Wandering Around South Jersey is the first book by author Ryan Stowinsky, which chronicles some of the lesser known, out of the way places in South Jersey.
I tore through the one hundred seven page volume in the course of two sittings, which is both a good thing and a bad thing. It’s good because it’s paced really well. The book covers a good number of locations throughout South Jersey from the well known to the obscure. Each chapter is devoted to a separate place, with a few paragraphs describing the history or legend of the area, and then usually followed up with a photograph or two. It’s a bad thing because the book is just too short. Some articles, such as the one on the Charles Wills grave, went by too fast. Others, like the one on Thompsons Beach, were just right. It would have been nicer to see a little more “meat” on each article, and perhaps more talk about the actual search for the place.
What really struck me about the book is that it reminded me a lot of Weird New Jersey, minus all of the crap about ghosts, KKK camps, and Nazi’s. This is a good thing because in my opinion there is enough “weird” history in South Jersey that doesn’t need to be muddled up with the “cheap thrills” that’s used to sell magazines. The places mentioned in the book are mostly not too far off the beaten path, and this book would make an excellent guide for other explorers to plan out their day trips.
Of particular note was Stowinsky’s reporting on the “Pet Cemetary” or Ten Mile Hollow cemetery. What I really enjoyed was how he talked of how hard it was to find this place – something that I can sympathize as I still have not been there myself. His description and photographs are the best I have read with regard to that site. He is also, I believe, the first to talk about a town with no roads – Grassy Sound.

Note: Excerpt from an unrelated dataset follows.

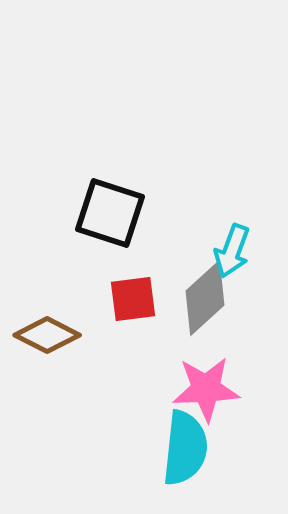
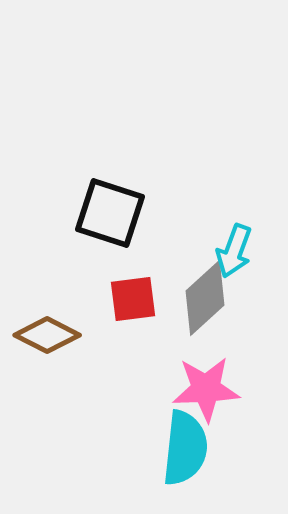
cyan arrow: moved 2 px right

What really makes this book shine is how it blends a good deal of original discovery with visits to well known “weird” places. Even if you have a large collection of books on South Jersey and read every issue of Weird New Jersey, there’s still good reading here. While my own preference for exploring is down the forgotten sand roads of the Pine Barrens, it’s nice to follow along with Stowinski’s adventures. I’m told that he’s working on a companion book – I’m looking forward to seeing that when it comes out.